By October 22, 2010July 17th, 2019Trucking Accidents

As a Missouri semi truck crash attorney, I have continued following the stories about last year’s terrible trucking accident next door in Oklahoma. So I was interested to see an article about the settlement of a lawsuit brought by families of eight of the ten victims of a tractor-trailer accident in Oklahoma last summer. According to the Tulsa World, the victims’ families agreed to a total of $62.7 million as financial restitution for the suffering that they and their loved ones endured because of the crash. The families’ attorney said that the settlement helped to bring them closure after over a year of grieving for their lost loved ones. The other two families who lost loved ones in the crash reached their own confidential out-of-court settlements earlier.

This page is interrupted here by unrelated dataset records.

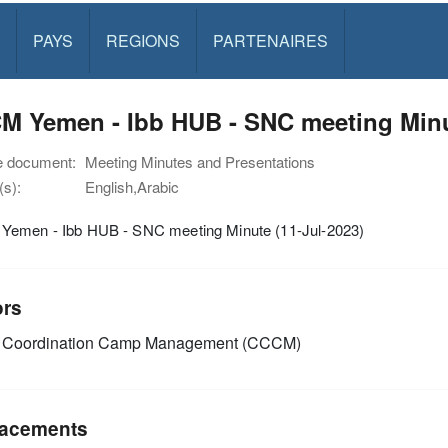
PAYS
REGIONS
PARTENAIRES
CCCM Yemen - Ibb HUB - ‏‏SNC m
e document:
Meeting Minutes and Presentations
s):
English,Arabic
CCCM Yemen - Ibb HUB - ‏‏SNC meeting Minute (11-Jul-2023)
ors
Coordination Camp Management (CCCM)
acements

According to the newspaper, the settlement was reached the day before jury selection would have begun for a trial in their wrongful death lawsuit. The suit was filed a year ago in Cleveland County, Oklahoma, by relatives of eight of the ten victims of the crash. The defendants were driver Donald Creed, 77, of Willard, Mo., whose semi trailer plowed into stopped traffic at 70 mph, killing the ten victims; Creed’s employer, Associated Wholesale Grocers, Inc., of Kansas City, Kan.; two insurance companies; a California company; and Rajeev Sharma and Erin Alf, whose vehicles caused the original traffic stoppage when they collided. However, Creed was reportedly too upset to appear in court. In August, he pleaded guilty to ten counts of misdemeanor negligent homicide and was sentenced to a year of probation on each count. He also served 30 days in a county jail, will use an electronic monitoring device for his first year of probation, and can no longer obtain a commercial driver’s license, ending his trucking career.

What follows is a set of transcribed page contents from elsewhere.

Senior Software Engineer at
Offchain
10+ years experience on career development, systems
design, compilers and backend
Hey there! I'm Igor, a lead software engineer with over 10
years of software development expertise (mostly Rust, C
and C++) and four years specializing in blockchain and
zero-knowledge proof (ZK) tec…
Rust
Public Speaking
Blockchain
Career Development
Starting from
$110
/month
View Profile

In my work as a St. Louis tractor trailer accident lawyer, I often see people devastated by preventable accidents like this one — victims as well as at-fault truck drivers. It’s terrible to see what can happen when a truck driver makes what might seem like a small mistake. Because semi trucks are so large and heavy, a small mistake in a big rig can have much worse consequences than it would for a driver of an economy car or even an SUV. In Creed’s case, his mistakes are being attributed to driving while exhausted. The investigation after the crash showed that he didn’t even try to brake when he approached the stalled traffic on the interstate. He was apparently so tired from having been on the road since 3 a.m. that he didn’t notice what was going on around him. Associated Wholesale Grocers, Creed’s employer, told the victims’ relatives in court that the company had decided to pay “closer attention to fatigue when it comes to driving” and to examine its driver training and safety programs.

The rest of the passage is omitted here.